The Canadian income tax system is basically based on self-assessment. In simpler words, it is up to every Canadian taxpayer to completely and properly report their total income from all sources on their annual T1 or T2 income tax return.
The Canada Revenue Agency performs tax audits and different issues related to income tax assessments in order to ensure that the self-assessment income tax system maintains to work properly.
While most Canadians are honest on their tax returns, there are some who are not. CRA is looking for errors or controversial positions or deliberate errors on tax returns that have been filed.You can browse http://www.highburytaxsolutions.com/ to know more about the tax consultant.
What is an income tax audit?
An income tax audit is an examination of a taxpayer's returns and supporting records to make sure that income and responsibilities have been properly reported and are supported by accounting records and receipts.

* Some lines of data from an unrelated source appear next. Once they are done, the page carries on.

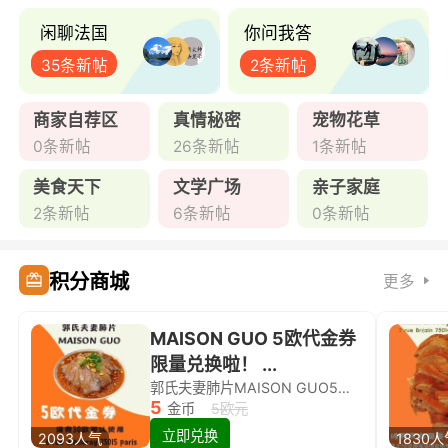
闲聊法国
你问我答
35条新帖
2条新帖
商家自荐区
真情秘密
宠物花草
0条新帖
26条新帖
1条新帖
美食天下
文学广场
亲子家庭
2条新帖
6条新帖
0条新帖
积分商城
更多
MAISON GUO 5欧代金券
限量兑换啦！ ...
郭氏夫妻肺片MAISON GUO5欧代金券限量兑换啦！
5
金币
5欧元
立即兑换
2093人气
1830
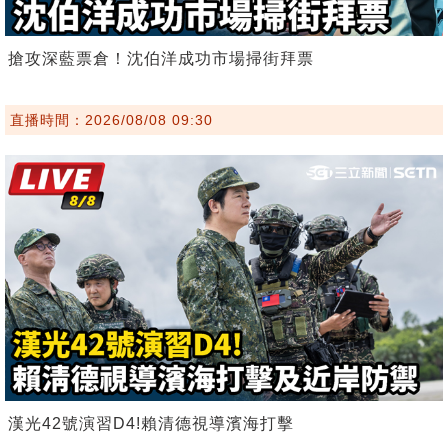
搶攻深藍票倉！沈伯洋成功市場掃街拜票
直播時間：2026/08/08 09:30
漢光42號演習D4!賴清德視導濱海打擊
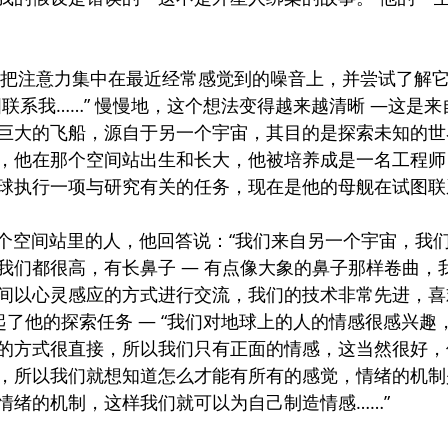
来，我让他把注意力集中在最近经常感觉到的噪音上，并尝试了解
图联系我……” 慢慢地，这个想法变得越来越清晰 —这是
巨大的飞船，源自于另一个宇宙，其目的是探索未知的世
，他在那个空间站出生和长大，他被培养成是一名工程师 
球执行一项与研究有关的任务，现在是他的母舰在试图联
询问了那个空间站里的人，他回答说：“我们来自另一个宇宙，
我们都很高，有长鼻子 — 有点像大象的鼻子那样卷曲，
间以心灵感应的方式进行交流，我们的技术非常先进，喜
起了他的探索任务 — “我们对地球上的人的情感很感兴趣
的方式很直接，所以我们只有正面的情感，这当然很好，
，所以我们就想知道怎么才能有所有的感觉，情绪的机制
情绪的机制，这样我们就可以为自己制造情感……”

The CRA tax auditor will ask to see the person and records and bank account and receipts for charges. A corporation will normally have to give time to support any profits or bonuses.

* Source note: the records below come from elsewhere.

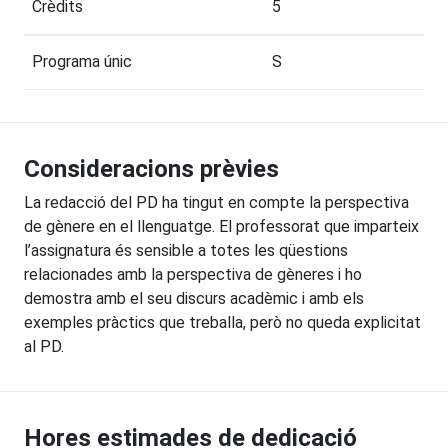
Crèdits
5
Programa únic
S
Consideracions prèvies
La redacció del PD ha tingut en compte la perspectiva
de gènere en el llenguatge. El professorat que imparteix
l’assignatura és sensible a totes les qüestions
relacionades amb la perspectiva de gèneres i ho
demostra amb el seu discurs acadèmic i amb els
exemples pràctics que treballa, però no queda explicitat
al PD.
Hores estimades de dedicació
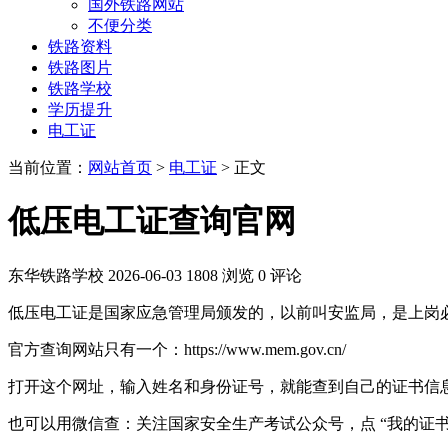
国外铁路网站
不便分类
铁路资料
铁路图片
铁路学校
学历提升
电工证
当前位置：
网站首页
>
电工证
> 正文
低压电工证查询官网
东华铁路学校
2026-06-03
1808 浏览
0 评论
低压电工证是国家应急管理局颁发的，以前叫安监局，是上岗
官方查询网站只有一个：https://www.mem.gov.cn/
打开这个网址，输入姓名和身份证号，就能查到自己的证书信
也可以用微信查：关注国家安全生产考试公众号，点 “我的证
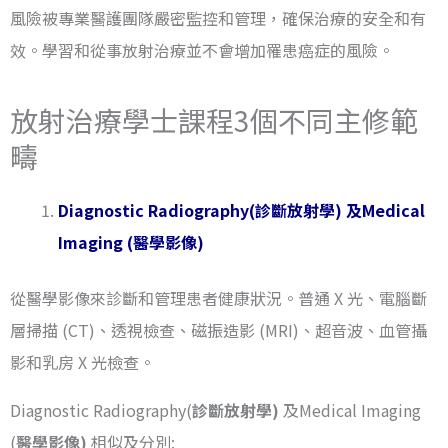
風險被專業醫護團隊嚴密監控和管理，確保治療的安全和有
效。學習和從事放射治療並不會增加罹患癌症的風險。
放射治療學士課程3個不同主修範
疇
Diagnostic Radiography(診斷放射學) 及Medical
Imaging (醫學影像)
從醫學影像來診斷和管理患者健康狀況。普通 X 光、電腦斷
層掃描 (CT)、透視檢查、磁振造影 (MRI)、超音波、血管攝
影和乳房 X 光檢查。
Diagnostic Radiography(
診斷放射學)
及Medical Imaging
(
醫學影像)
相似及分別:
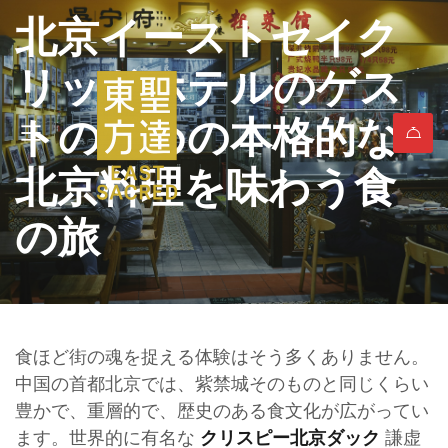
北京イーストセイク
リッドホテルのゲス
トのための本格的な
北京料理を味わう食
の旅
食ほど街の魂を捉える体験はそう多くありません。
中国の首都北京では、紫禁城そのものと同じくらい
豊かで、重層的で、歴史のある食文化が広がってい
ます。世界的に有名な
謙虚
クリスピー北京ダック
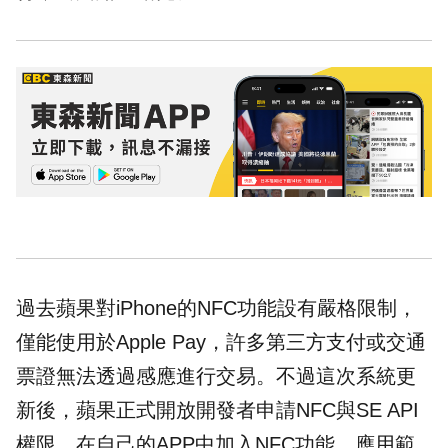
過去蘋果對iPhone的NFC功能設有嚴格限制，
僅能使用於Apple Pay，許多第三方支付或
交通
票證無法透過感應進行交易。不過這次系統更
新後，蘋果正式開放開發者申請NFC與SE API
權限，在自己的APP中加入NFC功能，應用範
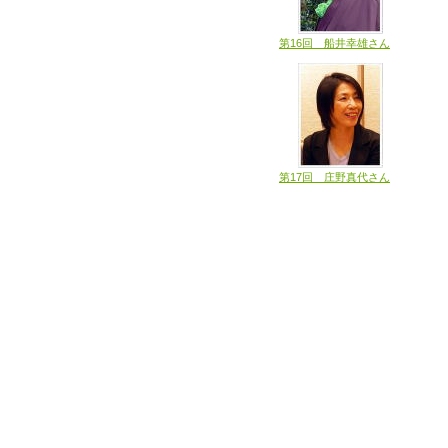
第16回 船井幸雄さん
第17回 庄野真代さん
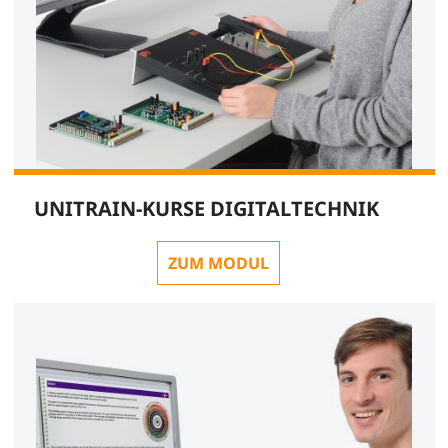
UNITRAIN-KURSE DIGITALTECHNIK
ZUM MODUL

There may be applications to be filled out. Any information that is incorrect, even if due to an error, will be used against the taxpayer.
Most audits are done to ensure agreement with the income tax act for income or payroll deductions.You can also navigate to this website in order to get help from tax auditor.
Canadian tax audit process
CRA auditors will often search for appropriate information on the Internet, and a taxpayer's website or other sources located on Google might differ information the taxpayer provides to the auditor.
This information will then be utilized for further inquiries possibly including third party requests for information. Furthermore, open social media accounts are publicly accessible, and Canada revenue agency auditors will gather this information from taxpayer social media accounts to make a case against a taxpayer.